I believe this may be related to your issue, since it is really just the passive node that timed out. In PHP driver 1.1.x, "Failed connecting to 'host:port': Connection timed out" is an exception from the PHP stream handler. The other "connection error" messages in the exception are evidence of the aforementioned bug, which also causes server selection to fail prematurely.

Separate from this issue, I'll also point out that those "connection error" messages should actually read "connection timeout" due to CDRIVER-1567.


Since this bug is being fixed in libmongoc 1.5.0, we won't be able to add it to a maintenance release for the 1.1.x PHP driver. I'd appreciate if you can test the latest 1.2.0 release and confirm that the issue is resolved. While our 1.2.0 alphas still don't include the libmongoc bug fix, we aren't using custom stream handlers, which I expect bypasses the bug entirely.

jmikola commented 8 years ago

Since this bug is being fixed in libmongoc 1.5.0, we won't be able to add it to a maintenance release for the 1.1.x PHP driver.
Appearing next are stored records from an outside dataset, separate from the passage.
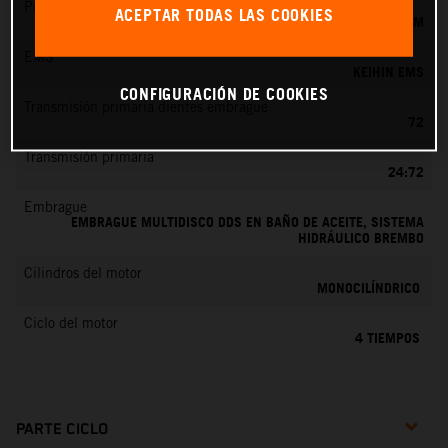
Preparación de la mezcla
ACEPTAR TODAS LAS COOKIES
KEIHIN EFI, TOBERA DE 42 MM
EMS
KEIHIN EMS
CONFIGURACIÓN DE COOKIES
Transmisión primaria dientes embrague
72
Transmisión primaria
24:72
Embrague
EMBRAGUE MULTIDISCO DDS EN BAÑO DE ACEITE, SISTEMA
HIDRÁULICO BREMBO
Cilindros del motor
MONOCILÍNDRICO
Ciclo del motor
4 TIEMPOS
PARTE CICLO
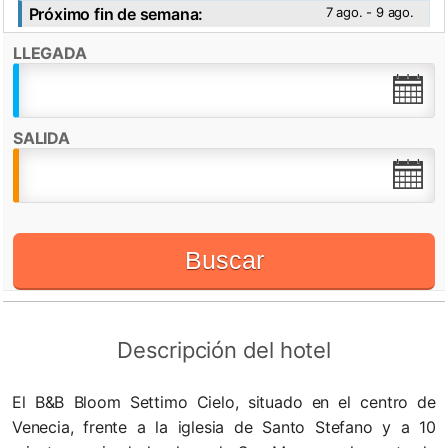
Próximo fin de semana:
7 ago. - 9 ago.
Ver fotos
LLEGADA
Destacado por:
Check in desde:
14:00h
Check out hasta:
11:00h
SALIDA
Recepción 24 horas
WiFi
Buscar
Descripción del hotel
El B&B Bloom Settimo Cielo, situado en el centro de
Venecia, frente a la iglesia de Santo Stefano y a 10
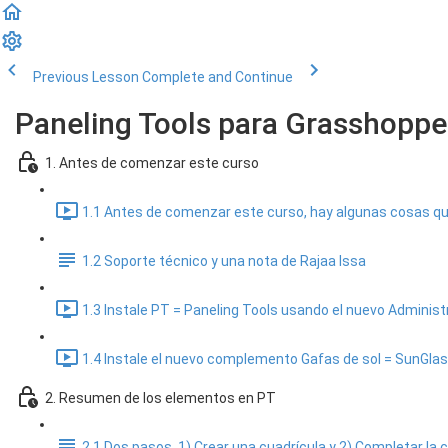
Previous Lesson
Complete and Continue
Paneling Tools para Grasshopper
1. Antes de comenzar este curso
1.1 Antes de comenzar este curso, hay algunas cosas que 
1.2 Soporte técnico y una nota de Rajaa Issa
1.3 Instale PT = Paneling Tools usando el nuevo Administ
1.4 Instale el nuevo complemento Gafas de sol = SunGlas
2. Resumen de los elementos en PT
2.1 Dos pasos, 1) Crear una cuadrícula y 2) Completar la 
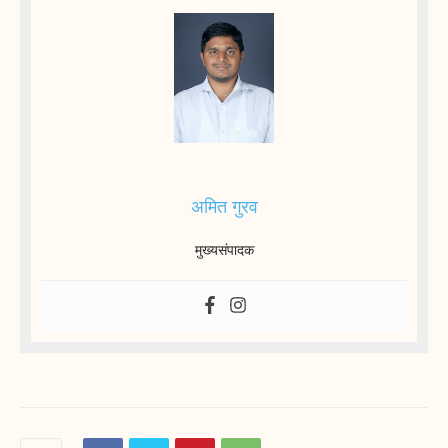
अमित गुरव
मुख्यसंपादक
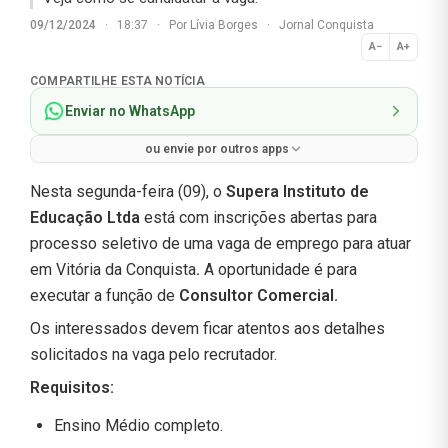
09/12/2024
·
18:37
·
Por
Lívia Borges
·
Jornal Conquista
A−
A+
Normal
COMPARTILHE ESTA NOTÍCIA
Enviar no WhatsApp
ou envie por outros apps
Nesta segunda-feira (09), o
Supera Instituto de
Educação Ltda
está com inscrições abertas para
processo seletivo de uma vaga de emprego para atuar
em Vitória da Conquista
.
A oportunidade é para
executar a função de
Consultor Comercial
.
Os interessados devem ficar atentos aos detalhes
solicitados na vaga pelo recrutador.
Requisitos:
Ensino Médio completo.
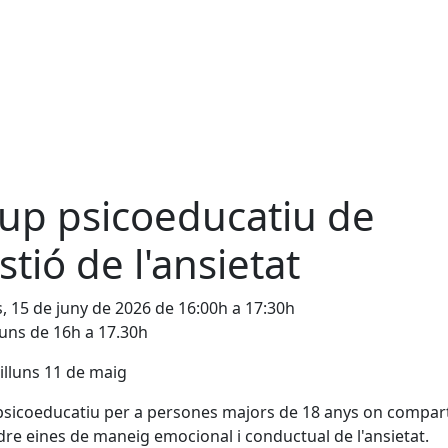
up psicoeducatiu de
stió de l'ansietat
s, 15 de juny de 2026 de 16:00h a 17:30h
lluns de 16h a 17.30h
 dilluns 11 de maig
sicoeducatiu per a persones majors de 18 anys on comparti
re eines de maneig emocional i conductual de l'ansietat.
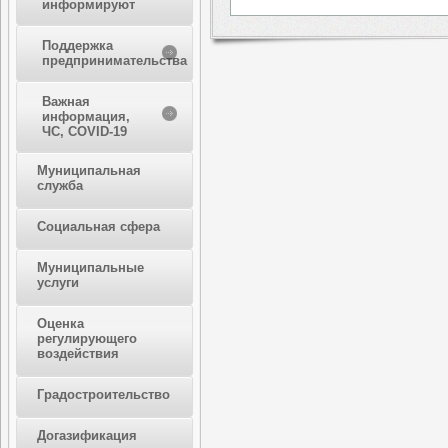
информируют
Поддержка
предпринимательства
Важная
информация,
ЧС, COVID-19
Муниципальная
служба
Социальная сфера
Муниципальные
услуги
Оценка
регулирующего
воздействия
Градостроительство
Догазификация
The libmongoc team did end up back-porting their fix to 1.3.6, so we've released 1.1.9. This release should resolve the spurious timeouts ""No suitable servers found" exceptions when one or more replica sets nodes were inaccessible. The bug was specific to the PHP stream API integration, so it does not apply to version 1.2.0alpha2 and later.

I'm going to close this issue as resolved. Feel free to follow-up here or open a new issue as needed if the bug persists.